A problem seems to be that it can’t be marketed as “a minute-by-minute thrill ride.” or “an incredible example of the open-world genre.” A few reviews I’ve read imply that the game focuses on new Verbs for action games that aren’t necessarily tried, tested and true.

Complete and total critical consensus isn’t often an example of something being right as it is something being Wrong. To put it another way, people largely have started to accept that review scores are a broken model. Videogames aren’t more than disposable entertainment if they don’t get treatment other than being products. In the same token, it’s going to be necessary that we start to equally entertain the idea of bad reviews. Auteurs frequently make bad movies in the film industry, and those bad films still get fans and have redeeming qualities. One of the strongest aspects of how Film Criticism works is that critics respond both to the work, and to each other.

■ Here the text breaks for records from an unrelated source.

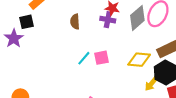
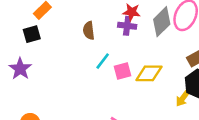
purple star: (14, 38) -> (20, 69), moved
cyan line: (84, 58) -> (103, 61), moved
yellow diamond: (139, 60) -> (149, 73), moved

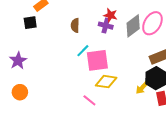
purple star: (20, 69) -> (18, 61), moved
pink square: (122, 71) -> (97, 60), size x1.6
yellow diamond: (149, 73) -> (106, 82), moved

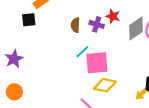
purple cross: (106, 26) -> (97, 24), moved

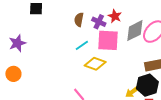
pink square: (97, 63) -> (108, 40), moved
yellow diamond: (105, 85) -> (95, 64), moved

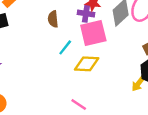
purple cross: (99, 22) -> (86, 14), moved

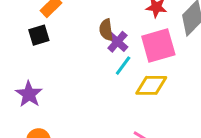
purple cross: (86, 14) -> (117, 42), moved, turned 35

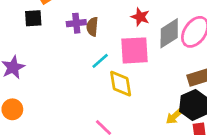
purple cross: (117, 42) -> (76, 23), moved, turned 30
yellow diamond: (151, 85) -> (121, 84), turned 68

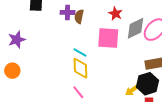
cyan line: (100, 61) -> (80, 53), moved, turned 64
yellow diamond: (121, 84) -> (80, 68), moved

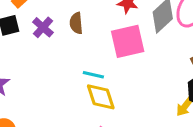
purple cross: (67, 12) -> (43, 27), moved, turned -32

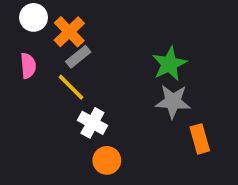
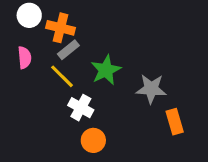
orange cross: (69, 32) -> (60, 28), turned -32
green star: (169, 64) -> (106, 70), moved

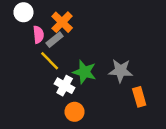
orange cross: (60, 28) -> (62, 22), moved, turned 30
pink semicircle: (25, 58) -> (38, 35), moved
green star: (106, 70) -> (84, 72), moved, turned -30

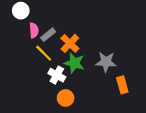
orange cross: (62, 22) -> (70, 43), moved

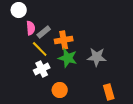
orange cross: (70, 43) -> (64, 40), turned 36
white cross: (57, 75) -> (42, 69), moved, turned 35
orange rectangle: (122, 85) -> (109, 92), moved

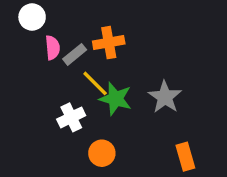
orange cross: (64, 40) -> (109, 43), moved
yellow line: (40, 49) -> (95, 83), moved
gray star: (97, 57) -> (165, 97), turned 30

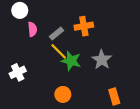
orange cross: (109, 43) -> (84, 26), moved
gray rectangle: (75, 54) -> (57, 33), moved
white cross: (71, 117) -> (18, 72), moved

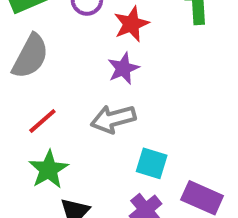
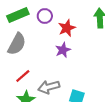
gray arrow: (113, 119) -> (49, 87), moved

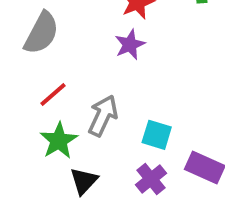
gray arrow: (49, 87) -> (103, 116), turned 130

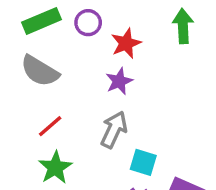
gray semicircle: (41, 33) -> (40, 71), turned 93
gray arrow: (103, 116) -> (114, 130), moved

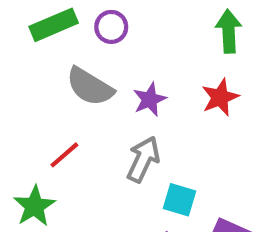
red star: (126, 43) -> (220, 97), moved
gray semicircle: (40, 71) -> (90, 87), moved
green star: (55, 168) -> (34, 206), moved

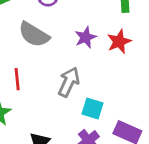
purple star: (150, 99) -> (86, 37), moved
red line: (64, 155) -> (17, 79), turned -55

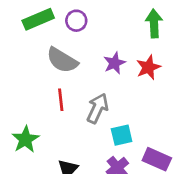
red line: (17, 79) -> (61, 100), moved
cyan square: (93, 109) -> (122, 135), turned -30

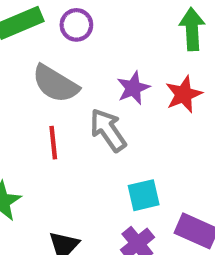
gray arrow: (97, 108) -> (108, 130), moved, turned -60

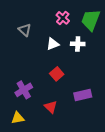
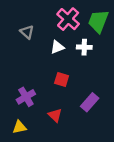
pink cross: (63, 18) -> (68, 19), size x1.5
red square: (57, 74) -> (62, 80), turned -32
purple rectangle: (83, 95) -> (90, 102), turned -36

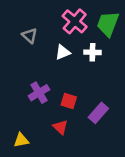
red square: (62, 80) -> (69, 101), moved
purple cross: (26, 97) -> (39, 93), moved

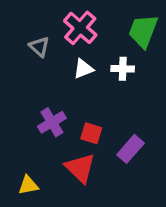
pink cross: (75, 21) -> (80, 28), moved
red triangle: (60, 127) -> (80, 168), size x1.5

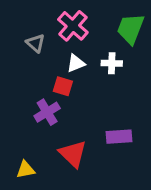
red square: (91, 133) -> (63, 86), moved
purple rectangle: (131, 149) -> (119, 137), turned 45

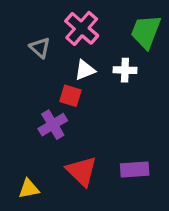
purple rectangle: (119, 137) -> (135, 170), moved

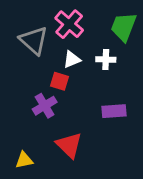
gray triangle: (40, 48) -> (34, 40), size x1.6
purple rectangle: (135, 170) -> (114, 111), moved

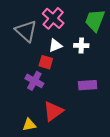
purple cross: (45, 106) -> (34, 81), turned -30
red triangle: (69, 145) -> (53, 111), turned 40
yellow triangle: (24, 160) -> (29, 125), moved

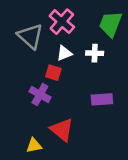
red triangle: (53, 111) -> (62, 130), turned -45

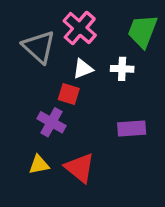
yellow triangle: (34, 146) -> (39, 165), moved

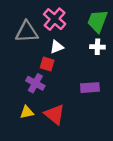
gray triangle: (39, 47) -> (27, 32), turned -45
white cross: (122, 69) -> (97, 47), moved

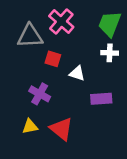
white triangle: (57, 47) -> (77, 73), moved, turned 40
red square: (47, 64) -> (53, 59), moved

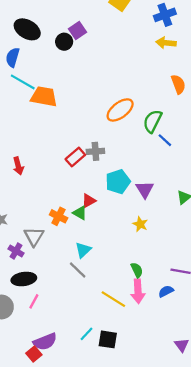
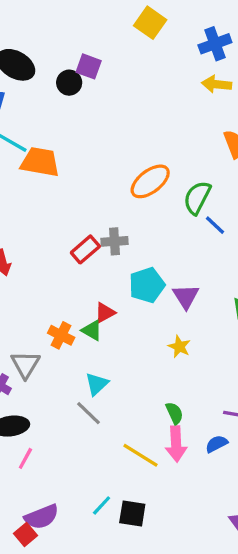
purple square: (78, 30) -> (89, 66), turned -36

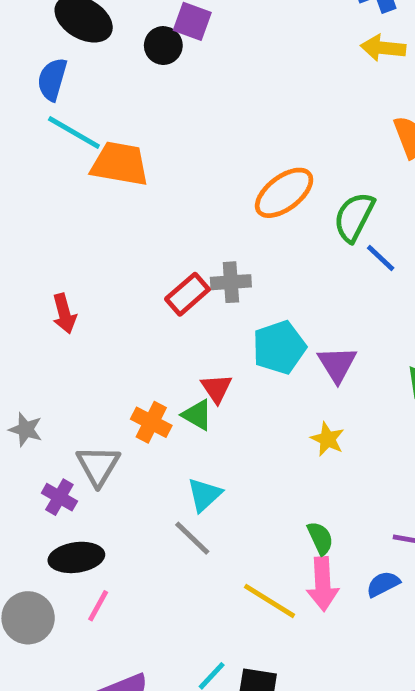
red triangle: (105, 313) -> (216, 388), turned -35

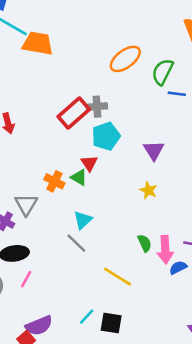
blue line: (381, 258) -> (177, 94), turned -36
red rectangle: (187, 294) -> (74, 113), size x1.4
cyan pentagon: (279, 347) -> (106, 136), moved
pink arrow: (323, 584) -> (165, 250), moved

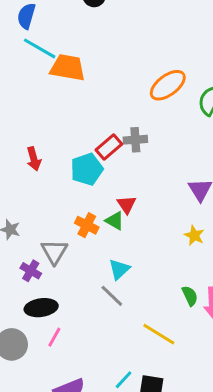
red rectangle: (74, 113) -> (109, 147), size x0.7
cyan pentagon: (106, 136) -> (87, 169), moved

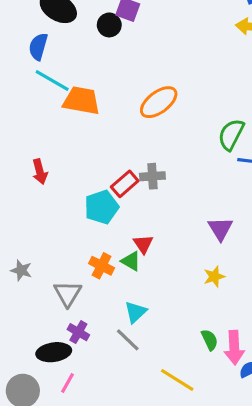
orange ellipse: (168, 85) -> (159, 102), moved
red arrow: (34, 159) -> (40, 172), moved
yellow star: (194, 235) -> (214, 277), turned 30
purple cross: (31, 271) -> (78, 332), moved

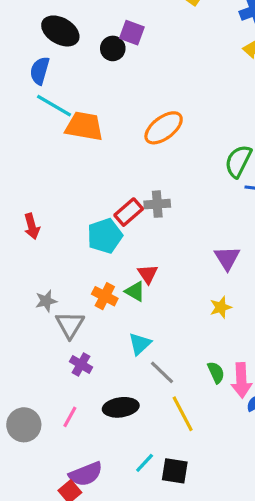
red arrow: (40, 172) -> (32, 226), moved
gray star: (21, 270) -> (46, 301), moved, turned -30
gray line: (128, 340) -> (162, 372), moved
black ellipse: (54, 352) -> (121, 407), moved
yellow line: (177, 380) -> (183, 414), turned 30

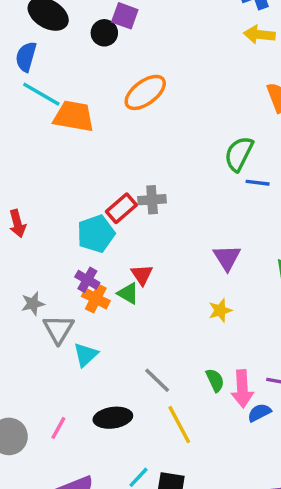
orange ellipse: (164, 128) -> (145, 92), moved
cyan triangle: (140, 344) -> (86, 355), moved
purple cross: (81, 364) -> (87, 280), moved

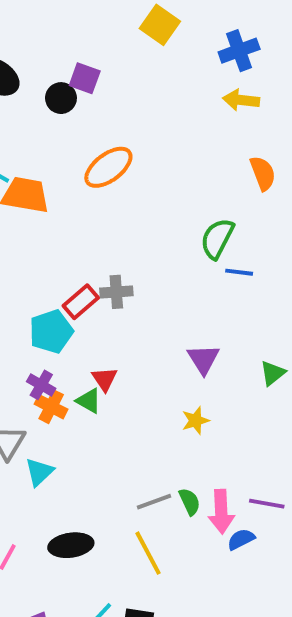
gray line: (157, 380) -> (154, 502), moved, turned -64

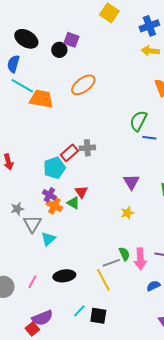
gray line: (154, 502) -> (111, 263), moved
blue semicircle: (241, 539) -> (153, 286), moved

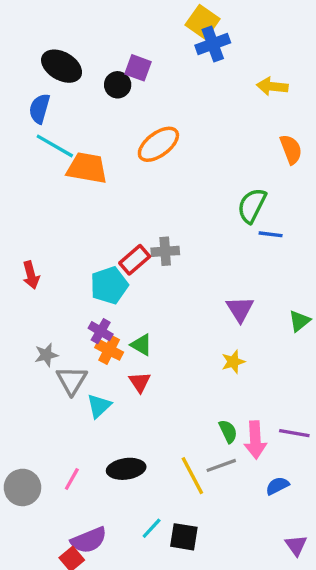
blue cross: (149, 26) -> (213, 44), moved
red triangle: (81, 192) -> (140, 382), moved
gray line: (111, 263) -> (221, 465), moved

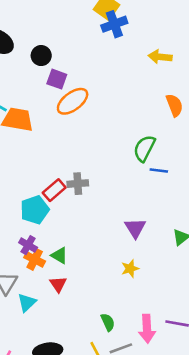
purple square: (138, 68) -> (57, 79), moved
green semicircle: (228, 431) -> (108, 322), moved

Fuck I don’t want to link them because they exhaust me totally, but there are writers using Too Many Fucking Words to describe Death Stranding. These people are maybe their own idea of Roger Ebert in their head, but Ebert was a critic who loved the language of film, not just individual Good Ones. Alternatively, people who do not like these reviews accuse these writers of Trying To Be Like Roger Ebert. Both groups of people here are both terribly off the mark cock-fuckingly wrong. With attention to all of the profanity that came out in this paragraph – if criticism of a work of art is entirely unanimous, be suspicious. Someone is buying reviews or a journalist needs to sell you a product to pay their rent.

Critical division is good, christ. Go read a review of a game you love that says it fucking sucks, awful shit – garbage everything. See if any of it is true afterwards? Happy Halloween.